Raw data:
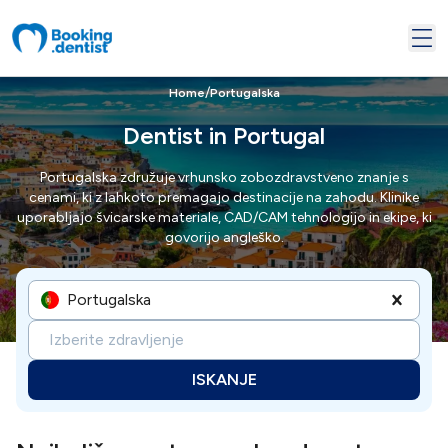
/
Home
Portugalska
Dentist in Portugal
Portugalska združuje vrhunsko zobozdravstveno znanje s
cenami, ki z lahkoto premagajo destinacije na zahodu. Klinike
uporabljajo švicarske materiale, CAD/CAM tehnologijo in ekipe, ki
govorijo angleško.
Portugalska
Izberite zdravljenje
ISKANJE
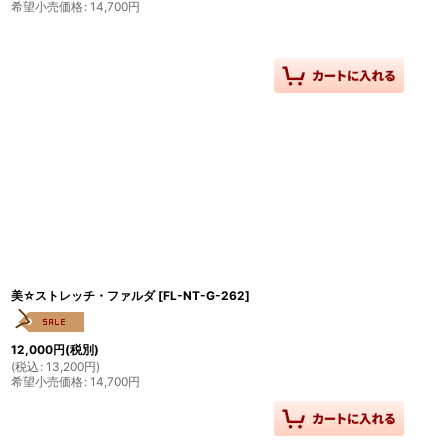
希望小売価格
:
14,700
円
美☆ストレッチ・ファルダ
[
FL-NT-G-262
]
12,000
円
(税別)
(
税込
:
13,200
円
)
希望小売価格
:
14,700
円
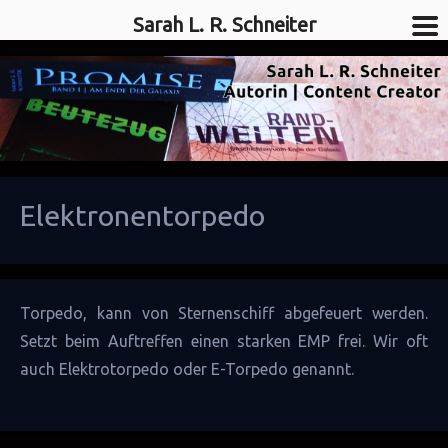
Sarah L. R. Schneiter
SciFi-Autorin
Sarah L. R. Schneiter
Elektronentorpedo
Torpedo, kann von
Sternenschiff
abgefeuert werden.
Setzt beim Auftreffen einen starken
EMP
frei. Wir oft
auch Elektrotorpedo oder E-Torpedo genannt.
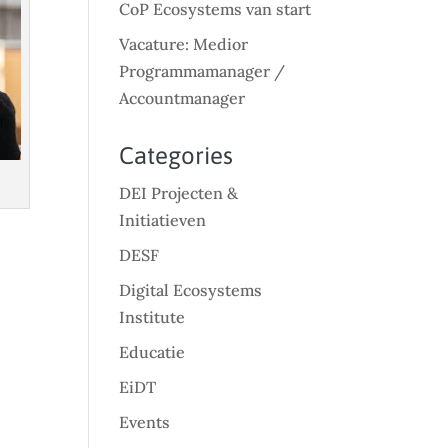
CoP Ecosystems van start
Vacature: Medior
Programmamanager /
Accountmanager
Categories
DEI Projecten &
Initiatieven
DESF
Digital Ecosystems
Institute
Educatie
EiDT
Events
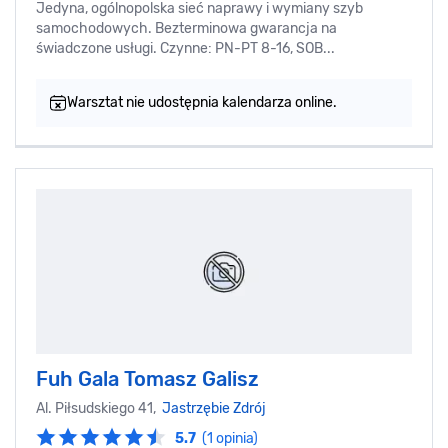
Jedyna, ogólnopolska sieć naprawy i wymiany szyb
samochodowych. Bezterminowa gwarancja na
świadczone usługi. Czynne: PN-PT 8-16, SOB...
Warsztat nie udostępnia kalendarza online.
Fuh Gala Tomasz Galisz
Al. Piłsudskiego 41,
Jastrzębie Zdrój
5.7
(1 opinia)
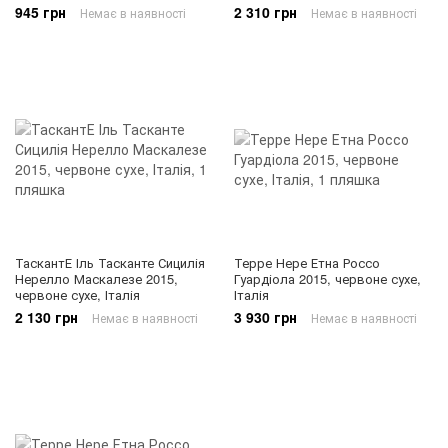
945 грн
2 310 грн
Немає в наявності
Немає в наявності
ТаскантЕ Іль Тасканте Сицилія
Терре Нере Етна Россо
Нерелло Маскалезе 2015,
Гуардіола 2015, червоне сухе,
червоне сухе, Італія
Італія
2 130 грн
3 930 грн
Немає в наявності
Немає в наявності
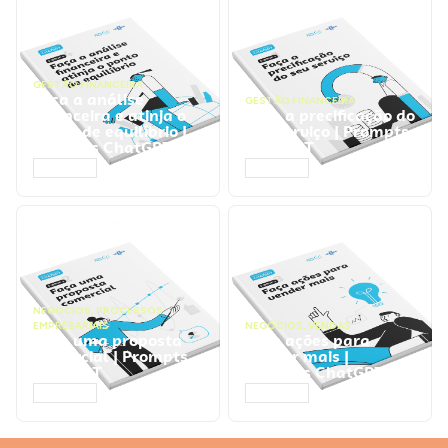
GESTÃO FINANCEIRA
Faça a análise
GESTÃO FINANCEIRA
financeira e atinja o
Faça a precificação do
ponto de equilíbrio |
seu serviço | Prompts
Prompts ChatGPT
ChatGPT
ACESSAR
ACESSAR
NEGÓCIOS
,
PROCESSOS
EMPRESARIAIS
NEGÓCIOS
,
VENDAS
Faça uma proposta
Faça ações para
comercial | Prompts
vender mais |
ChatGPT
Prompts ChatGPT
ACESSAR
ACESSAR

Instructions for the task:
Could you return the listing above exactly, minus its pictures?

Task solution:
/
Home
Portugalska
Dentist in Portugal
Portugalska združuje vrhunsko zobozdravstveno znanje s
cenami, ki z lahkoto premagajo destinacije na zahodu. Klinike
uporabljajo švicarske materiale, CAD/CAM tehnologijo in ekipe, ki
govorijo angleško.
Portugalska
Izberite zdravljenje
ISKANJE
希望小売価格
:
14,700
円
美☆ストレッチ・ファルダ
[
FL-NT-G-262
]
12,000
円
(税別)
(
税込
:
13,200
円
)
希望小売価格
:
14,700
円
Sarah L. R. Schneiter
SciFi-Autorin
Sarah L. R. Schneiter
Elektronentorpedo
Torpedo, kann von
Sternenschiff
abgefeuert werden.
Setzt beim Auftreffen einen starken
EMP
frei. Wir oft
auch Elektrotorpedo oder E-Torpedo genannt.
CoP Ecosystems van start
Vacature: Medior
Programmamanager /
Accountmanager
Categories
DEI Projecten &
Initiatieven
DESF
Digital Ecosystems
Institute
Educatie
EiDT
Events
Jedyna, ogólnopolska sieć naprawy i wymiany szyb
samochodowych. Bezterminowa gwarancja na
świadczone usługi. Czynne: PN-PT 8-16, SOB...
Warsztat nie udostępnia kalendarza online.
Fuh Gala Tomasz Galisz
Al. Piłsudskiego 41,
Jastrzębie Zdrój
5.7
(1 opinia)
945 грн
2 310 грн
Немає в наявності
Немає в наявності
ТаскантЕ Іль Тасканте Сицилія
Терре Нере Етна Россо
Нерелло Маскалезе 2015,
Гуардіола 2015, червоне сухе,
червоне сухе, Італія
Італія
2 130 грн
3 930 грн
Немає в наявності
Немає в наявності
GESTÃO FINANCEIRA
Faça a análise
GESTÃO FINANCEIRA
financeira e atinja o
Faça a precificação do
ponto de equilíbrio |
seu serviço | Prompts
Prompts ChatGPT
ChatGPT
ACESSAR
ACESSAR
NEGÓCIOS
,
PROCESSOS
EMPRESARIAIS
NEGÓCIOS
,
VENDAS
Faça uma proposta
Faça ações para
comercial | Prompts
vender mais |
ChatGPT
Prompts ChatGPT
ACESSAR
ACESSAR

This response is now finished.